PARTAGER
5
sur 5

Le cadre se veut modeste, élégant. Et pourtant, la Bibliothèque historique de la Ville de Paris reste bien l’une des plus prestigieuses en matière de littérature et de bibliophilie, affectée à l’Institut de France dès 1795. Elle a déjà accueilli Enki Bilal en ses murs deux fois : la première, en 1988, puis en 1992 L’année 2001 lui est à nouveau consacrée.
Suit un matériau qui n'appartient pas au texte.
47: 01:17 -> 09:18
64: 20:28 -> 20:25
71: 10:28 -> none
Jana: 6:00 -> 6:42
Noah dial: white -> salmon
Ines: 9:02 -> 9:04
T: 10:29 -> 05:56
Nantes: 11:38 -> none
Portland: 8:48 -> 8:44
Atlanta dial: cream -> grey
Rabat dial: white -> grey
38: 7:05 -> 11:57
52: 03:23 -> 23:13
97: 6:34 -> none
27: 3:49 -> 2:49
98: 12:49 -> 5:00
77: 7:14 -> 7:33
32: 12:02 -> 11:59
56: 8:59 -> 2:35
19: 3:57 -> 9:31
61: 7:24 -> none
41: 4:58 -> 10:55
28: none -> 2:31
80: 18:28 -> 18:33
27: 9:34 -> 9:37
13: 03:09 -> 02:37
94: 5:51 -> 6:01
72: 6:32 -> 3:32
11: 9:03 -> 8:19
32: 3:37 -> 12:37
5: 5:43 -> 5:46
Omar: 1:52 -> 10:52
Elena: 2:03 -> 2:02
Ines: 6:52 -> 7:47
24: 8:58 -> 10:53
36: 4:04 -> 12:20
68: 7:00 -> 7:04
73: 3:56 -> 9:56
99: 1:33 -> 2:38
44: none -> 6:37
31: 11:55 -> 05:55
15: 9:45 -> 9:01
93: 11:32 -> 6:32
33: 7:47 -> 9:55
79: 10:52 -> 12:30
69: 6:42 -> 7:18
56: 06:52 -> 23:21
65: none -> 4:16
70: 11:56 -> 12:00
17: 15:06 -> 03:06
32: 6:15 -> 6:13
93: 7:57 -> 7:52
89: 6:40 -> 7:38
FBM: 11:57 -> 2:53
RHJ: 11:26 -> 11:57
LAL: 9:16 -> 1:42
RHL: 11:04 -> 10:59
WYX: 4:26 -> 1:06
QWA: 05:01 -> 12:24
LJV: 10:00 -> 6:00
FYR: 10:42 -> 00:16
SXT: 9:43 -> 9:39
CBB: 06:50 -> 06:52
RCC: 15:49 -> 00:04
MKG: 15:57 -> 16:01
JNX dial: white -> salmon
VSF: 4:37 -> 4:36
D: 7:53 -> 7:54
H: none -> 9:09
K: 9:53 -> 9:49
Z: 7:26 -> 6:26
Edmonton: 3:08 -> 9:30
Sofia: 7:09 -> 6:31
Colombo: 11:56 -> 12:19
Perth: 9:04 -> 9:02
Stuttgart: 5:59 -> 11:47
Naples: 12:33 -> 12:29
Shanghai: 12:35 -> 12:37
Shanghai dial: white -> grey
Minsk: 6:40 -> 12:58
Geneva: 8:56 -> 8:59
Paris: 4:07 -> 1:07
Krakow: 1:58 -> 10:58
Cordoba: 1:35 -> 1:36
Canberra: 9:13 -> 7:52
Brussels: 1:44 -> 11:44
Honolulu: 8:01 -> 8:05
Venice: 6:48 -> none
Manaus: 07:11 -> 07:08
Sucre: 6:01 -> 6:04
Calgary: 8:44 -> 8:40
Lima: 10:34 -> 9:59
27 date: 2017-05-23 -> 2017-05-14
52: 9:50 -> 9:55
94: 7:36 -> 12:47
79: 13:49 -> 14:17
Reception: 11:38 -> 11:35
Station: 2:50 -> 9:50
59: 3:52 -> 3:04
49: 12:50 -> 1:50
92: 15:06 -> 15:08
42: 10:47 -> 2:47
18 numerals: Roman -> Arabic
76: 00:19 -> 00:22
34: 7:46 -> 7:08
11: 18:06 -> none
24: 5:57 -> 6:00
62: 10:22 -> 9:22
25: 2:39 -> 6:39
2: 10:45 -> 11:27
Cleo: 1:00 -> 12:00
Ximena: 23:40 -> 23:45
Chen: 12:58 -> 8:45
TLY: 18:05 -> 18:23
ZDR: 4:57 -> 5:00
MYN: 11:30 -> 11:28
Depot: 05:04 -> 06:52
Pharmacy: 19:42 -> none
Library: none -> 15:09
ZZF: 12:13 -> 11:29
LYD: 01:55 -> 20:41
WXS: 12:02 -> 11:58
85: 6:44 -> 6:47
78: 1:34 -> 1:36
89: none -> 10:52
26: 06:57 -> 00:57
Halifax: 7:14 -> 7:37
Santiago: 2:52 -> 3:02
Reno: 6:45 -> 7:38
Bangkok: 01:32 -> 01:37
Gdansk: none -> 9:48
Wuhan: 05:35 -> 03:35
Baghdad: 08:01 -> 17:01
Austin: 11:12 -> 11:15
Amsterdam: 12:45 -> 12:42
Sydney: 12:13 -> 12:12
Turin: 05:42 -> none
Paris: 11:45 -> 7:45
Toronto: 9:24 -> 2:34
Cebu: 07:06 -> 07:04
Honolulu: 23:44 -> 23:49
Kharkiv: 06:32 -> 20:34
Passé l’entrée de l’Hôtel Lamoignon et sa librairie, un escalator nous conduit au sous-sol. Le regard perdu dans cette salle immense se porte immédiatement sur des illustrations colorées s’étirant sur les murs tapissés de noir. Voici l’antre d’Enki Bilal : ses objets personnels, ses vidéos, ses peintures et surtout, ses bandes dessinées… Comme aime à le souligner le commissaire de l’exposition, Christian des Bois : « L’objet personnel prend autant de signification que le trait de l’illustration ».
Tout fait sens au regardeur qui prend plaisir à s’égarer d’une scène à l’autre, passant parfois cinq minutes à lire un dessin. C’est tout l’intérêt de la scénographie qu’on a voulu sobre pour mettre les œuvres en valeur. Elle participe formidablement de ce voyage dans l’univers du dessinateur. Les personnages rappellent ceux de Blade runner de Ridley Scott : une société futuriste, des machines quasi humaines, une atmosphère parfois chaotique et des hommes, faits de chair et de sang, luttant pour la survie de leur espèce. Les couleurs sont franches, parfois criardes, donnant vie à des femmes aux cheveux bleus.
Le spectateur déambule dans un monde où les émotions, même contradictoires, demeurent omniprésentes. Il semblerait que chaque pan de mur mette en scène une histoire, avec ses héros et sa propre logique. Finalement, l’œuvre de Bilal est bien plus diversifiée qu’elle n’y paraît, bien moins simpliste aussi. A la manière d’un peintre, il témoigne de sa vision des choses. Les femmes justement, font partie intégrante de ce décor surréaliste. L’auteur leur dédie Un Siècle d’amour, cette œuvre sérielle de 1999, les représentant de face, nues, à demi assises.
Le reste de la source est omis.